The Perl Toolchain Summit needs more sponsors. If your company depends on Perl, please support this very important event.

SENSEVAL SCORING DOCUMENTATION
==============================

COMPILATION
-----------

  gcc -o scorer2 scorer2.c

EXECUTION
---------

  scorer2 answer_file key_file [sense_map_file] [-g coarse|mixed] [-m] [-v]

where
  answer_file    is the file of formatted answers output by a system
  key_file       is the answer key
  sense_map_file maps every sense to its parents in a subsumption hierarchy
  -g             specifies coarse or mixed grained scoring, fine is the default
  -m             causes exclusion of instances tagged with multiple tags in key
  -v             causes line-by-line scoring calculations to be printed

If no sense_map_file is given, then only fine-grained scoring is
available, and illformed sense ids in the answer will lower the
precision rather than the recall (that is, they will count as mistakes
instead of missed answers).

The answer format is specified in the file answer-format.txt

Each line of the key_file has the format
  'ref_id ref_num senseid+'

Each line of the sense_map_file has the format 
  'senseid_0 [b_1 senseid_1 b_2 senseid_2 ...]' 
where senseid_N is the parent of senseid_(N-1) with branching factor b_N.

NOTE
----
It is important that all files provided to the scorer2 program are sorted
in alphabetical ascending order.


EXAMPLE
-------

scorer2 system.sampletask.answers sampletask.key sampletask.senses


HOW IT WORKS
------------

Let { 1, 2, 3, 1.1, 1.2, 2.1, 2.2, 2.3, 2.4, 2.5 } be the exhaustive
set of codes of sense tags for a word in the evaluation task. If a
sense code contains a ".", it is considered a "subsense" code;
otherwise it is a "main sense" code. Sense tags corresponding to
subsense codes will be called subsense tags, and those corresponding
to mainsense codes will be called main sense tags.

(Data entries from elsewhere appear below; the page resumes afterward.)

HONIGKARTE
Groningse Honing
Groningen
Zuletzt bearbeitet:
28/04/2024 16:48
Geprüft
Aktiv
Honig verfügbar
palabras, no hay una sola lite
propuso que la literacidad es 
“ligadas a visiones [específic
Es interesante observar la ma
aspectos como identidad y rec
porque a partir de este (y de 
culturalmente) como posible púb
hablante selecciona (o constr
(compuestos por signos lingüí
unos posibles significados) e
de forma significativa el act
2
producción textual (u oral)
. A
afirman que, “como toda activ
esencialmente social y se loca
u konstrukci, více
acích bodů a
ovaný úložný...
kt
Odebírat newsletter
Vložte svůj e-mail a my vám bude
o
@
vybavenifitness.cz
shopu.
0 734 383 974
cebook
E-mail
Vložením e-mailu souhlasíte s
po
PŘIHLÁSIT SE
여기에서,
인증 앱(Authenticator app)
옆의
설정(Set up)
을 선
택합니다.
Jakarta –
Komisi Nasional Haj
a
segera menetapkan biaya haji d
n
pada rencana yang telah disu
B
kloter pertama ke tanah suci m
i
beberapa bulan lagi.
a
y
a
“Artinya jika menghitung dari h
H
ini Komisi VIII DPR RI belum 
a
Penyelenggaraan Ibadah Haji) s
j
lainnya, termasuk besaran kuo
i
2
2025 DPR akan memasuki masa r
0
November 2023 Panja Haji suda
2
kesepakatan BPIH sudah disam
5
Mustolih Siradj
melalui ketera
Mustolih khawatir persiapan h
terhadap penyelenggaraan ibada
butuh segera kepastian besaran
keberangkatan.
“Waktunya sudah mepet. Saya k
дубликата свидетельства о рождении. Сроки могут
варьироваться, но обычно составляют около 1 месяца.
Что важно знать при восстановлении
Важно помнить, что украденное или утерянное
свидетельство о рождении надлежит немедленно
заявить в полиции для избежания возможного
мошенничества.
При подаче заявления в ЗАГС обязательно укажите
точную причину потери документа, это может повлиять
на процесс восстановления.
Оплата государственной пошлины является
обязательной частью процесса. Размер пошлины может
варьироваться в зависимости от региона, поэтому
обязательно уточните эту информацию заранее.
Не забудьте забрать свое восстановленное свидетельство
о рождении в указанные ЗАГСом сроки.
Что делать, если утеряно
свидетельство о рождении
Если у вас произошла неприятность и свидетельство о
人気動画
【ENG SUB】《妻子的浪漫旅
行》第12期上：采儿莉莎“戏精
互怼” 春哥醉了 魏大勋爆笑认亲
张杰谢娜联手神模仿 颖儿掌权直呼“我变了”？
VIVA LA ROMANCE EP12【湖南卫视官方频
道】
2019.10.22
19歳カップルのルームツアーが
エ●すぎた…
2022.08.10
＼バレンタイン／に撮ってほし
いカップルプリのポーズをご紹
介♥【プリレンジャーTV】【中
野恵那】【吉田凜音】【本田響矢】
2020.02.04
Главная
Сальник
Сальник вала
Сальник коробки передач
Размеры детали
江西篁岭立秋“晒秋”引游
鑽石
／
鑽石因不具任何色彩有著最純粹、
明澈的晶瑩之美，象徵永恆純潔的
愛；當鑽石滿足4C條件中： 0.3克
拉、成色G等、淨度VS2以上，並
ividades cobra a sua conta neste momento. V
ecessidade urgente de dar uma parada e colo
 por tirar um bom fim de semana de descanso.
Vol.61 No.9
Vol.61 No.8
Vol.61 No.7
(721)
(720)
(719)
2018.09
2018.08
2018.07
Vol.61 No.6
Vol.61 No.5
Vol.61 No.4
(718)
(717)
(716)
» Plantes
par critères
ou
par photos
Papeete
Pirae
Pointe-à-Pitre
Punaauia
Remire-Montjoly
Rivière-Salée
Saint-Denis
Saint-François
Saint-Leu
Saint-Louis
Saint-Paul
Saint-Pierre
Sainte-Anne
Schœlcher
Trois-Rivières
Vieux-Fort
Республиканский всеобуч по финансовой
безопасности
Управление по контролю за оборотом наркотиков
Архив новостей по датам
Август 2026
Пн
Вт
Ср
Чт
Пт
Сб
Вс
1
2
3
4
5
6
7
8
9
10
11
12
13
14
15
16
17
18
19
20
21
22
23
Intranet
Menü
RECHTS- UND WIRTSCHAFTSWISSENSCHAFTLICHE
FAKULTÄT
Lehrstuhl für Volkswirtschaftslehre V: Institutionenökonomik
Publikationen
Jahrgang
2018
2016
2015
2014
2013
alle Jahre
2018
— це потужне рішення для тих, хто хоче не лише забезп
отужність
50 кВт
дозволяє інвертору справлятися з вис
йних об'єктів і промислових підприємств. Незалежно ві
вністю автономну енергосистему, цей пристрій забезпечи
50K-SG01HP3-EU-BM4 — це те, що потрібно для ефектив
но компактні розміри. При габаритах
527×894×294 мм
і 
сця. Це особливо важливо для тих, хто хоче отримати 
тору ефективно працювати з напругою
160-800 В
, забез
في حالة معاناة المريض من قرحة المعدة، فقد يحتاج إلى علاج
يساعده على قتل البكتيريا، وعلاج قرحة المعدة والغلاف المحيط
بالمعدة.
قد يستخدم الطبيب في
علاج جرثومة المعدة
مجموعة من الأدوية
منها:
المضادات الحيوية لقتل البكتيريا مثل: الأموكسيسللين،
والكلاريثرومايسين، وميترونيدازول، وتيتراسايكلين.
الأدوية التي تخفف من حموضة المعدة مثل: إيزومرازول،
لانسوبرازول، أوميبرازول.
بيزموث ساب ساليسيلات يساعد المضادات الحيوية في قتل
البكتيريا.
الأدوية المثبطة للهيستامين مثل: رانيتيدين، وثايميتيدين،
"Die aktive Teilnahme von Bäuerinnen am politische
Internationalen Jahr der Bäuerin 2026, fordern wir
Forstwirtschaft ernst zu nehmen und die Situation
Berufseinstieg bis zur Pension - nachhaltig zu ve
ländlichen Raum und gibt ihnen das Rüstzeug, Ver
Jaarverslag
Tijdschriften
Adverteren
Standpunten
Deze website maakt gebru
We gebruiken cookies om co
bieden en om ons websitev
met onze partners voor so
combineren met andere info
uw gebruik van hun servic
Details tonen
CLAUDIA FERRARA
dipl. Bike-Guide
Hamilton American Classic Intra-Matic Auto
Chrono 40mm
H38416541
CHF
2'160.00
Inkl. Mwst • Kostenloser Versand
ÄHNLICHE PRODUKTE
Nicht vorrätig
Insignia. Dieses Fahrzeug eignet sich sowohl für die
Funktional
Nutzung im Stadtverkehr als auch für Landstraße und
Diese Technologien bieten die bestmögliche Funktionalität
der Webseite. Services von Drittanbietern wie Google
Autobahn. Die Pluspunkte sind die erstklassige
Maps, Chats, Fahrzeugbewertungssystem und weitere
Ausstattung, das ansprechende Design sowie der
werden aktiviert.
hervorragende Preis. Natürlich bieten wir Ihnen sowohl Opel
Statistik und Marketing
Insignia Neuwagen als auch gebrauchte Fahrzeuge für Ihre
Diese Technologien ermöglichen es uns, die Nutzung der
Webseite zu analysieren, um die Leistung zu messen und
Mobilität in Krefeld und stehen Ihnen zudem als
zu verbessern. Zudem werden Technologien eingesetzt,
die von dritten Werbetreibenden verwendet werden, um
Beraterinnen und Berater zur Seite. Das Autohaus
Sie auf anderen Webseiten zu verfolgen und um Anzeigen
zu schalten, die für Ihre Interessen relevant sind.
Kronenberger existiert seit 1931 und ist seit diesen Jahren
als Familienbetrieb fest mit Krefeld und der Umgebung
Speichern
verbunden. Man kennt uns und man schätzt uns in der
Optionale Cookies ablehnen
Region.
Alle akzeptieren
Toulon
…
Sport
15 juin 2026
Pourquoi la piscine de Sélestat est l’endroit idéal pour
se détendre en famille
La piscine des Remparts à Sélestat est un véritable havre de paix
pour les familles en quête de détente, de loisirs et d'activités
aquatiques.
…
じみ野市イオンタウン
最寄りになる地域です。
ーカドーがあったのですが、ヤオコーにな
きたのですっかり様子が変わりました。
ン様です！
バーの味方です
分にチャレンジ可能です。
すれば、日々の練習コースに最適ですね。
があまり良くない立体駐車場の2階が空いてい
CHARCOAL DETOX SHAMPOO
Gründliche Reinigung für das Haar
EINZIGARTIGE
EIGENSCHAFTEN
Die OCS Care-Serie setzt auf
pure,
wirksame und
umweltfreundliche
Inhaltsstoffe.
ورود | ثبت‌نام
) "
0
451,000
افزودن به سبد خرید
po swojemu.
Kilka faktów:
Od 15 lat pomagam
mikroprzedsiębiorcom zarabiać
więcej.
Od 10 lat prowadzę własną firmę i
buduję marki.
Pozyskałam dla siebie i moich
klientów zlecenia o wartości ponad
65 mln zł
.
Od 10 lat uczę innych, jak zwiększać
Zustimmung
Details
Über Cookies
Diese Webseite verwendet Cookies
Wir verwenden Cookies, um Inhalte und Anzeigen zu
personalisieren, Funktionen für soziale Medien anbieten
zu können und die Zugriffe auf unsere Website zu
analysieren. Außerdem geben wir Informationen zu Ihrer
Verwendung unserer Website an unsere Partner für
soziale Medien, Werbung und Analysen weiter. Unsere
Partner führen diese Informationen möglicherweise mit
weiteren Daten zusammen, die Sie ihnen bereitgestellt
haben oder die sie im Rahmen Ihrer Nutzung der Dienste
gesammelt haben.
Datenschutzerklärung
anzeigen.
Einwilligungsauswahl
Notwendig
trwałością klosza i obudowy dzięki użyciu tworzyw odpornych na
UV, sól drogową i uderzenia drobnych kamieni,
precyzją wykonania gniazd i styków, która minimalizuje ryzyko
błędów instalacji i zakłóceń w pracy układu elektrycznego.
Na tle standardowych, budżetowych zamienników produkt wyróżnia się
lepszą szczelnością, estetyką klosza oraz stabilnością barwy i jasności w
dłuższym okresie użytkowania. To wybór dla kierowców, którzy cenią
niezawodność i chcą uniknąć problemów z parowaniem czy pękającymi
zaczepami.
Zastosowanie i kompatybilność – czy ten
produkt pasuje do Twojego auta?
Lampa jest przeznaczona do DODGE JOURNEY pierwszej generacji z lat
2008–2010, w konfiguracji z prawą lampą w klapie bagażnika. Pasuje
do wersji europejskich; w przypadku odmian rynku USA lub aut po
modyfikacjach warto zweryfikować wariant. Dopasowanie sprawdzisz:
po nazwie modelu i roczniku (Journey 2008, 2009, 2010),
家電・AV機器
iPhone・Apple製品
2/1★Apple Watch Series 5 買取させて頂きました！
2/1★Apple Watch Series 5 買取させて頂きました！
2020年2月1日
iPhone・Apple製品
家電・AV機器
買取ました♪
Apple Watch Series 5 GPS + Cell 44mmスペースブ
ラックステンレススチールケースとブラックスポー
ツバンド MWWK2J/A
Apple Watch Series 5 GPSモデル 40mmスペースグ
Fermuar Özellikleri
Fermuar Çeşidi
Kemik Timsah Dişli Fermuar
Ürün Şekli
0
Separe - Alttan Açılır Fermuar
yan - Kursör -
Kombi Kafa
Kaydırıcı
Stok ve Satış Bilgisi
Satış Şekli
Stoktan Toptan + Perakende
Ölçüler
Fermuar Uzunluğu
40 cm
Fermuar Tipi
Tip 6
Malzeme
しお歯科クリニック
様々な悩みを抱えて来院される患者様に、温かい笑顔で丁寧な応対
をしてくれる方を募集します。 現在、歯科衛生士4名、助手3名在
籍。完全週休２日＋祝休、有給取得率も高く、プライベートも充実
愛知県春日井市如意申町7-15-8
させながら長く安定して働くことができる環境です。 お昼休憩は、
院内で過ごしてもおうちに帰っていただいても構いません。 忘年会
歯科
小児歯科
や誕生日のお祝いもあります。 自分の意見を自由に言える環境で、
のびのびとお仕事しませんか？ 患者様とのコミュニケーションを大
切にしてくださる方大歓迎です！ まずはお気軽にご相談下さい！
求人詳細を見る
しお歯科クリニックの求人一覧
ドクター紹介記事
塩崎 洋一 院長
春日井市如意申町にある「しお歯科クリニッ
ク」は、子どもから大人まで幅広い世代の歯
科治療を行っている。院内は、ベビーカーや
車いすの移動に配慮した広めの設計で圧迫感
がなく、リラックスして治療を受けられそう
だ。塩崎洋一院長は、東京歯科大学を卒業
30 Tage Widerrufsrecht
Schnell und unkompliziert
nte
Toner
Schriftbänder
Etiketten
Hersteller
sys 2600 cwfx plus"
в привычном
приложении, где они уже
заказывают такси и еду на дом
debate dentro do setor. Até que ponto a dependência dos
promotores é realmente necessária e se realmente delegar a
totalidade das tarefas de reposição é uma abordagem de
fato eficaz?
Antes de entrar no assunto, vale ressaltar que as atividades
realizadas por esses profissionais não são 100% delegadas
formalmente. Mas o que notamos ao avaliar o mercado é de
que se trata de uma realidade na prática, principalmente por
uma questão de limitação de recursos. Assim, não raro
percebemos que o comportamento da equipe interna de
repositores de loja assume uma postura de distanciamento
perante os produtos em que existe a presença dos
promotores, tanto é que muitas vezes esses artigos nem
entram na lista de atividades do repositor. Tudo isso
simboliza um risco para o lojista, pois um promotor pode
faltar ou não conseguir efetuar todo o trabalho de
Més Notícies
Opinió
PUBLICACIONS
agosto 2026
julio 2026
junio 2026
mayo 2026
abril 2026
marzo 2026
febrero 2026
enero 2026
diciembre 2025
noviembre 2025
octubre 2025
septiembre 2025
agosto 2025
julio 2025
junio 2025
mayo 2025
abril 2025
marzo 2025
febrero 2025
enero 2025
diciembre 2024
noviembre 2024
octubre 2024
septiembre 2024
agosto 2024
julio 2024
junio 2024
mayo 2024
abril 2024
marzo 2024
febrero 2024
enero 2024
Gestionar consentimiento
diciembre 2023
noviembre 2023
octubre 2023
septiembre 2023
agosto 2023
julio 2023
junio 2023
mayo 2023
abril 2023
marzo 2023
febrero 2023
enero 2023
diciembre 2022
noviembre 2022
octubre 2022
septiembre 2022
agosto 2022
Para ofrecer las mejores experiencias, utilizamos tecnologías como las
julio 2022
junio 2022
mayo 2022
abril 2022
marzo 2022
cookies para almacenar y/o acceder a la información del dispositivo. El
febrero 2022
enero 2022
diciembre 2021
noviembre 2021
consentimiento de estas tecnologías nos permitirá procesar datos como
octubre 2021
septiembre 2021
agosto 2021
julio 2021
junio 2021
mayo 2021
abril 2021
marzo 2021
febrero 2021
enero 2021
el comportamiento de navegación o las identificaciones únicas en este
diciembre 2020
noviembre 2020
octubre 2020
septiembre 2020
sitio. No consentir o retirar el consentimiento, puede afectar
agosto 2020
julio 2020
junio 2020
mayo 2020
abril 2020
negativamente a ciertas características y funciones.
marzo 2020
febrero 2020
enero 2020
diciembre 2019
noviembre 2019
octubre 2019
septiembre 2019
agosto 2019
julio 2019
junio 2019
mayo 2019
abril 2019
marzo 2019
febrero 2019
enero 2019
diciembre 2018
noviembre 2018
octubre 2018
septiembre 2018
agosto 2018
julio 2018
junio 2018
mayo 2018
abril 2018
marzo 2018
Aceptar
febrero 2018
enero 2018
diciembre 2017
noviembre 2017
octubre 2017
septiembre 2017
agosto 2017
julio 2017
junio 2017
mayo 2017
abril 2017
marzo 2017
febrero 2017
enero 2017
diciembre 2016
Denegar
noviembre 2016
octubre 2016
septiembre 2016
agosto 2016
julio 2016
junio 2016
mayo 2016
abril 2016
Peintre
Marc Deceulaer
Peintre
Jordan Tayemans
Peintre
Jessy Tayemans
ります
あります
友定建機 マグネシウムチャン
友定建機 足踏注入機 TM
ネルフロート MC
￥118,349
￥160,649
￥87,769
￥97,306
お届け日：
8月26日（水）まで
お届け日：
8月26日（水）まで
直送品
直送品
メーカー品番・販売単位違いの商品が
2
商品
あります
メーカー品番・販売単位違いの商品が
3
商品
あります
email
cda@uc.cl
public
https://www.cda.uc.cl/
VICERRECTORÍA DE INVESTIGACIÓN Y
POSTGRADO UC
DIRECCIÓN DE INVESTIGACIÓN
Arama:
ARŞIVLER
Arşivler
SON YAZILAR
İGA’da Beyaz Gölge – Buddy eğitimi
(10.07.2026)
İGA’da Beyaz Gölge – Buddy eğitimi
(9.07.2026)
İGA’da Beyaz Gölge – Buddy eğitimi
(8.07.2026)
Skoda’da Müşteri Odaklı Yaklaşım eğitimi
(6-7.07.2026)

The column labeled "key" represents the code(s) corresponding to the
manually annotated tag(s) for an instance of this word, and the column
labeled "guess" represents the code(s) corresponding to the response
given by a participating system for the same instance. Probabilities
for each tag given in the response are enclosed in parentheses after
the tag's code.

The subsequent columns indicate the score that would be assigned to
the system under various scoring policies, all based on the scoring
proposal made by Melamed and Resnik (see scorescheme.txt).

The column labeled "F" corresponds to a "fine-grained" policy (do not
count main sense tags as subsuming subsense tags).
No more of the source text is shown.